Joe Craig

Profile
- Position: Wide receiver

Personal information
- Born: May 6, 1992 (age 34) Gaffney, South Carolina
- Listed height: 5 ft 11 in (1.80 m)
- Listed weight: 175 lb (79 kg)

Career information
- College: Memphis
- NFL draft: 2015: undrafted

Career history
- Cincinnati Bengals (2015)*; Saskatchewan Roughriders (2016–2017);
- * Offseason or practice squad member only

= Joe Craig (Canadian football) =

American gridiron football player (born 1992)

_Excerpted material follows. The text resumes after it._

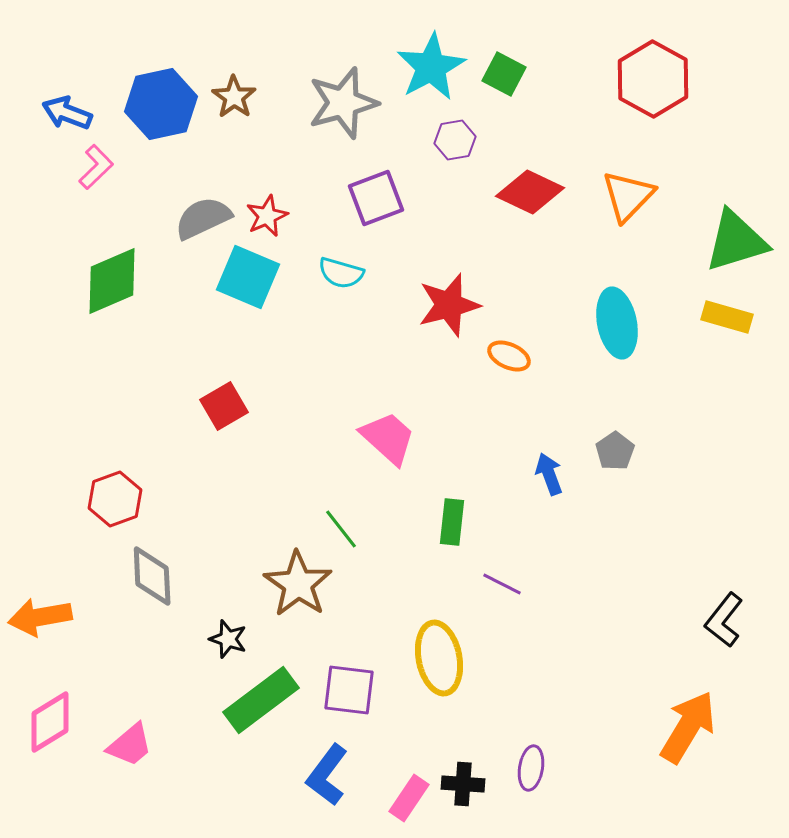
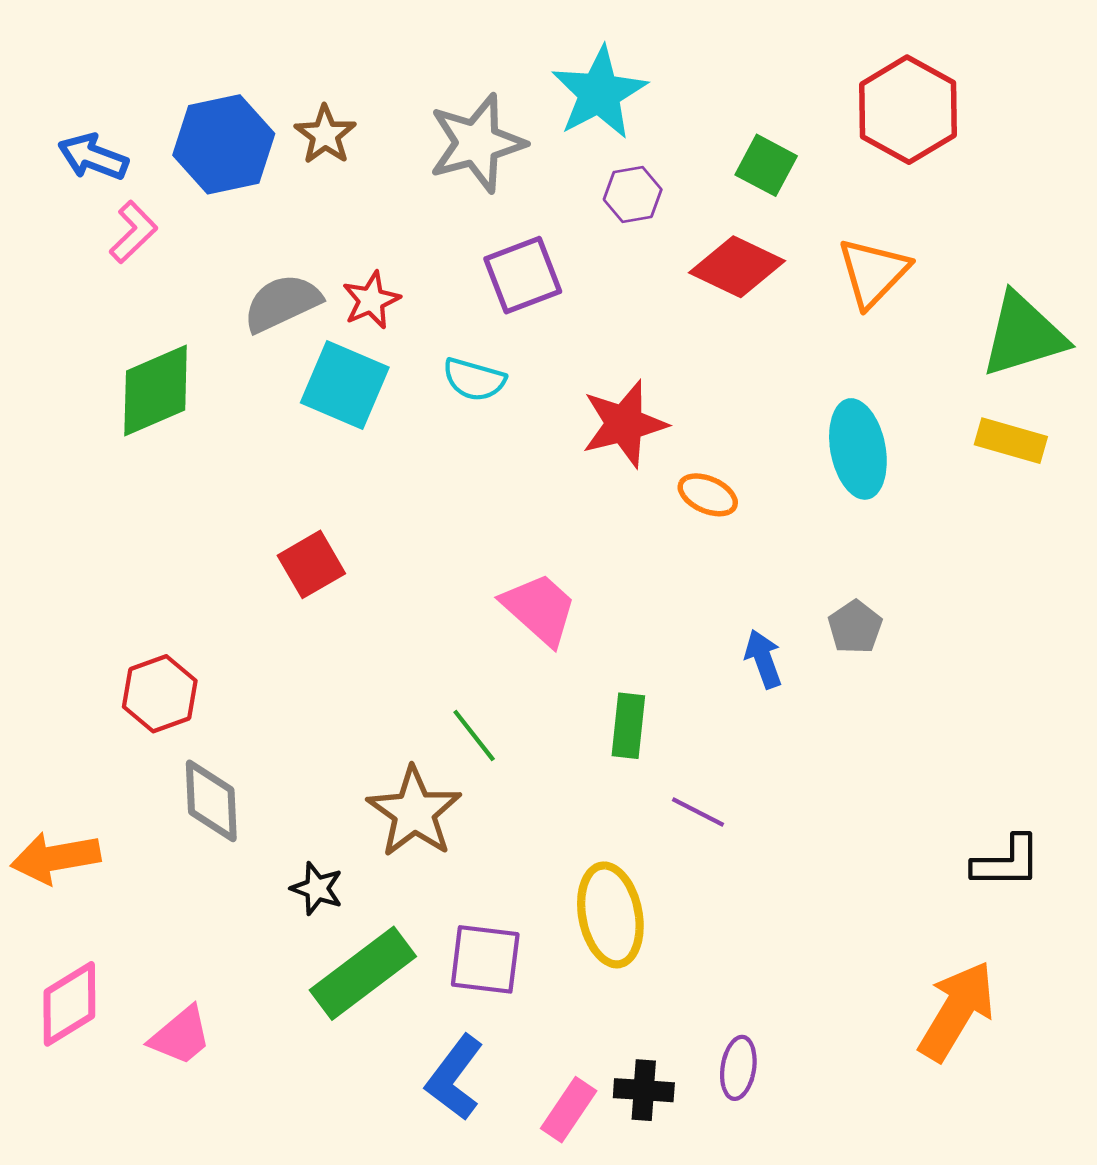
green square: (504, 74) -> (766, 165), moved
black L-shape: (724, 620) -> (1007, 862), turned -128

Joe Craig Jr. (born May 6, 1992) is an American former professional football wide receiver who played for the Saskatchewan Roughriders of the Canadian Football League (CFL). He played college football at the University of Memphis.

== Professional career ==

===Cincinnati Bengals===
On May 2, 2015, after going undrafted in the 2015 NFL draft, Craig signed with the Cincinnati Bengals.

=== Saskatchewan Roughriders ===
On August 16, 2016, Craig signed with the Saskatchewan Roughriders of the Canadian Football League. He recorded two receptions for 32 yards during the 2016 season. He also returned 33 punts for 359 yards, including a 71-yard punt return touchdown versus the Toronto Argonauts on October 15, 2016.

Ahead of the 2017 season, Craig was converted from a wide receiver to a defensive back.